Blog
DeepSeek-OCR Explained: Optical Compression for Scalable Long-Context and RAG Systems

DeepSeek-OCR Explained: Optical Compression for Scalable Long-Context and RAG Systems

Oct 23, 20258 min read

Large language models (LLMs) still struggle when processing long contexts. Handling long text consumes a lot of computing power, increases latency, and often reduces output quality. Despite many optimization efforts, the results have remained unsatisfactory.

To tackle this problem, DeepSeek introduced DeepSeek-OCR, an open-source model that compresses long contexts using optical 2D mapping. Instead of feeding raw text into the model, it converts pages of text into images and treats those images as visual tokens. One image can contain as much information as thousands of text tokens, allowing the model to handle long documents with far fewer resources.

The idea is both clever and straightforward. By using visual representations, DeepSeek-OCR maintains high accuracy while reducing computation. This could be a turning point—not only for handling long contexts for LLMs but also for RAG systems, which have long struggled with high costs and limited context windows.

In the sections ahead, I’ll explain how DeepSeek-OCR works and explore how this “optical compression” approach might shape the next generation of LLMs and RAG systems.

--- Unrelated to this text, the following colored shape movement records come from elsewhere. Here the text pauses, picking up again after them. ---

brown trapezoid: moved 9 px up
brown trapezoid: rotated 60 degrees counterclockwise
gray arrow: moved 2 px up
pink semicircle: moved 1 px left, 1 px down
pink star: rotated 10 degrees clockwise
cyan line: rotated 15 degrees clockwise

The Traditional Way LLMs Handle Text — and Its Core Limitations

To understand why DeepSeek-OCR is such a big deal, it helps to first understand how large language models (LLMs) traditionally handle text and its limitations. LLMs don’t read words or sentences the way humans do—they process tokens, which are small units of text, such as words, subwords, or even characters. When a model receives input, it converts the text into a long sequence of these tokens. The self-attention mechanism then compares every token with every other token to understand context and meaning. This method works well for short passages but quickly becomes inefficient as the sequence grows longer.

Quadratic Compute Costs

That inefficiency is rooted in the math: the computational cost of self-attention increases quadratically (O(n²)) with the number of tokens. If an input grows from 1,000 to 10,000 tokens, the number of attention operations increases by a factor of 100. Even top-tier GPUs can hit memory limits or inference timeouts when faced with such workloads.

Flattened Attention: Losing Focus in Long Contexts

The problem doesn’t stop there. As sequences stretch, the model’s attention weights tend to flatten—spreading too evenly across the text or focusing only on the beginning and end. This loss of focus hurts accuracy and relevance, no matter how much compute you throw at it.

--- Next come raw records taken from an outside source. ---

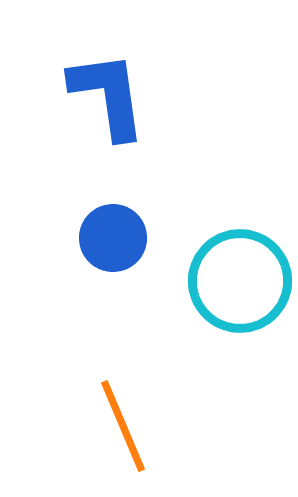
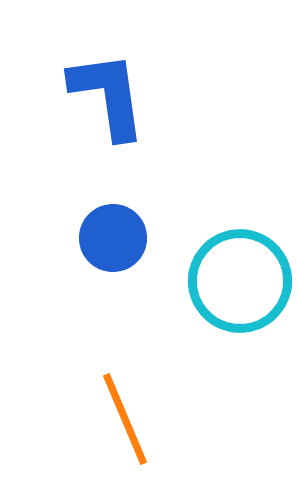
orange line: moved 2 px right, 7 px up
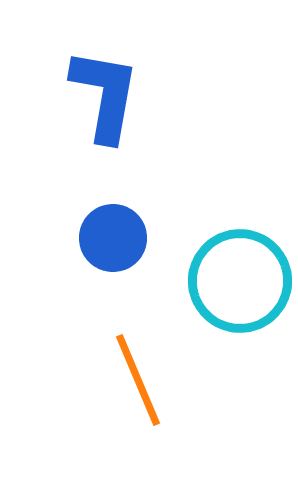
blue L-shape: moved 3 px left; rotated 18 degrees clockwise
orange line: moved 13 px right, 39 px up
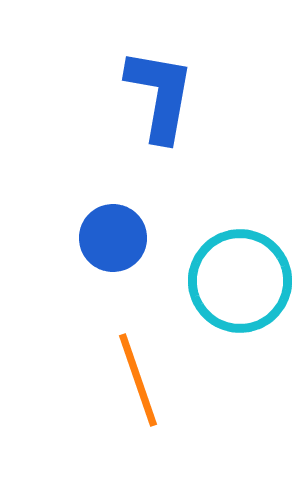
blue L-shape: moved 55 px right
orange line: rotated 4 degrees clockwise
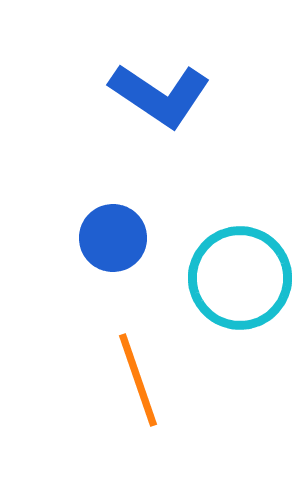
blue L-shape: rotated 114 degrees clockwise
cyan circle: moved 3 px up
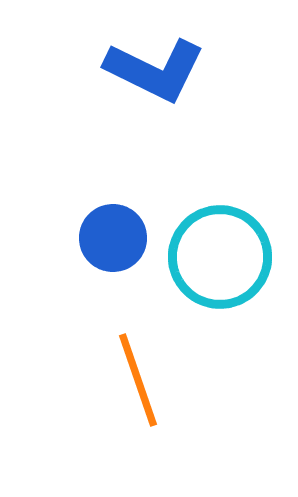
blue L-shape: moved 5 px left, 25 px up; rotated 8 degrees counterclockwise
cyan circle: moved 20 px left, 21 px up
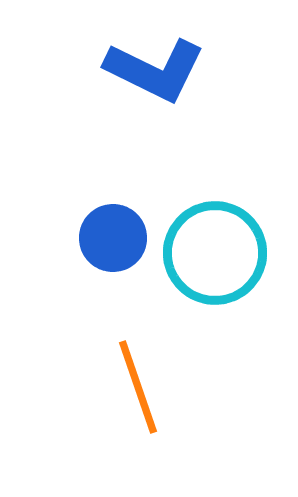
cyan circle: moved 5 px left, 4 px up
orange line: moved 7 px down
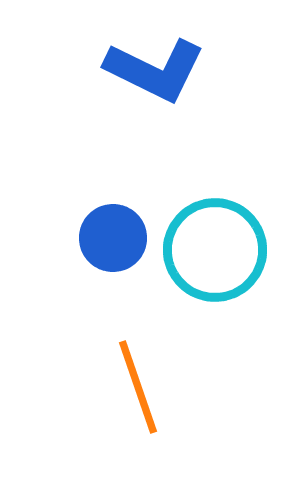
cyan circle: moved 3 px up
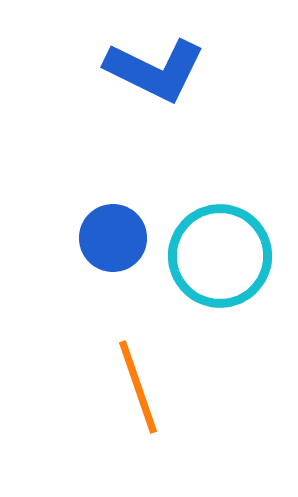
cyan circle: moved 5 px right, 6 px down
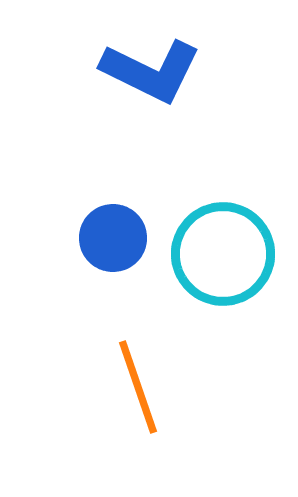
blue L-shape: moved 4 px left, 1 px down
cyan circle: moved 3 px right, 2 px up
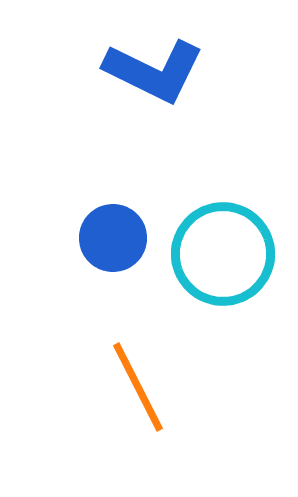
blue L-shape: moved 3 px right
orange line: rotated 8 degrees counterclockwise
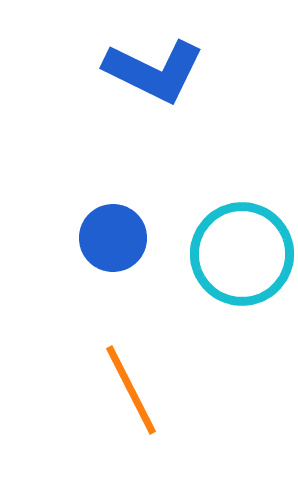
cyan circle: moved 19 px right
orange line: moved 7 px left, 3 px down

Inefficiency in Multimodal and Structured Text

Text tokens also fall short in multimodal or structured document tasks such as PDFs, slides, or spreadsheets. Once text is tokenized, the layout, tables, and visual structure are lost, even though they carry crucial meaning. Multilingual text adds another layer of complexity: each language requires its own tokenizer with unique segmentation rules. And after all that, even the most aggressive text-based compression rarely goes beyond a modest 1–2× reduction in token count—far from enough for real long-context applications.

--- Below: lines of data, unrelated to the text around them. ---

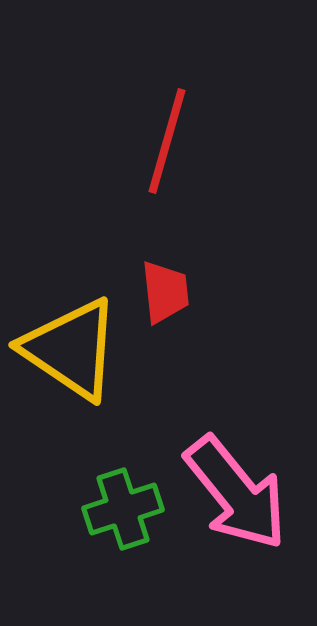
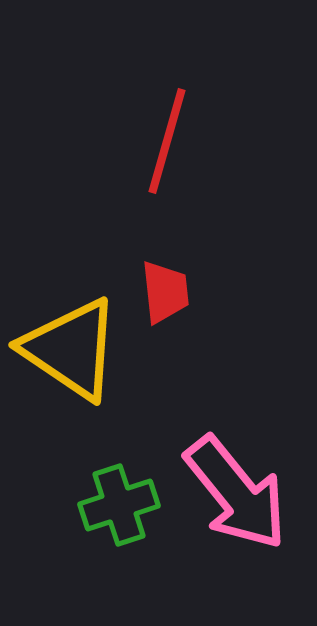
green cross: moved 4 px left, 4 px up
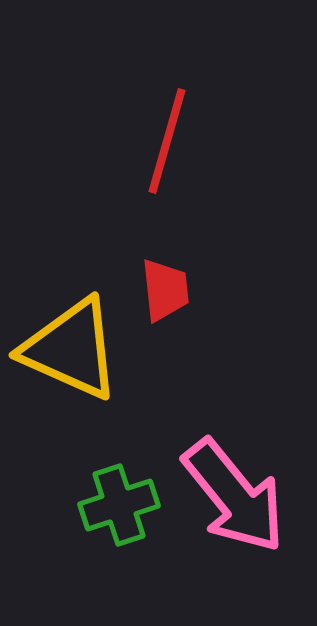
red trapezoid: moved 2 px up
yellow triangle: rotated 10 degrees counterclockwise
pink arrow: moved 2 px left, 3 px down
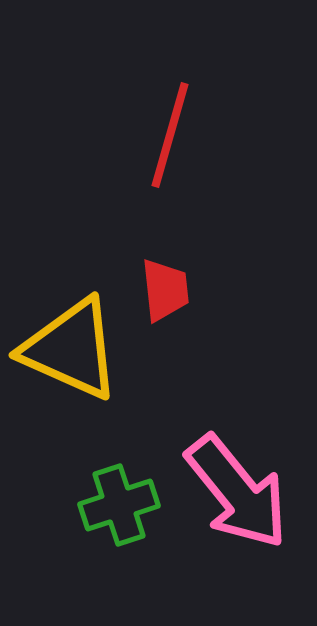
red line: moved 3 px right, 6 px up
pink arrow: moved 3 px right, 4 px up
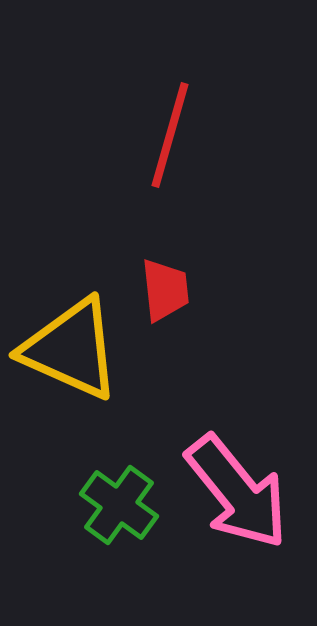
green cross: rotated 36 degrees counterclockwise
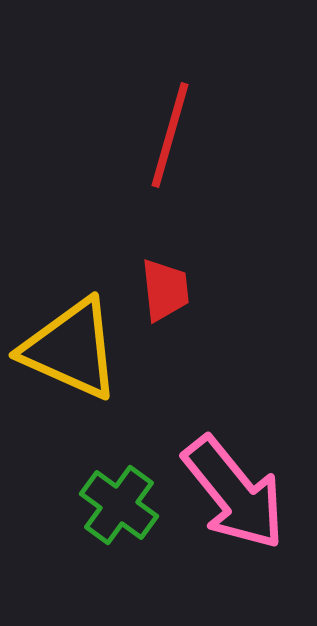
pink arrow: moved 3 px left, 1 px down
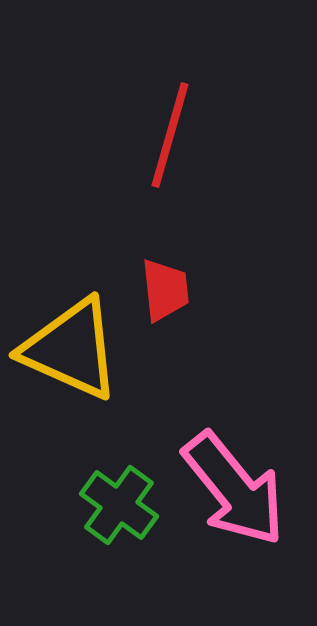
pink arrow: moved 4 px up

DeepSeek-OCR: Powering Long-Context Processing with Contexts Optical Compression

As discussed earlier, the traditional token-based approach faces three hard limits: high computational cost, loss of focus, and loss of document structure when handling multimodal text. DeepSeek-OCR overcomes these challenges by turning text into visual tokens—compressing far more information into fewer elements while preserving meaning and structure.

So how does it work? The key lies in a new paradigm called Contexts Optical Compression. Instead of feeding long streams of text tokens into the model, DeepSeek-OCR first converts the text into images and then encodes those images into compact visual tokens. This process directly addresses the two biggest pain points in LLMs: the high computational cost of long contexts and the loss of document structure during tokenization.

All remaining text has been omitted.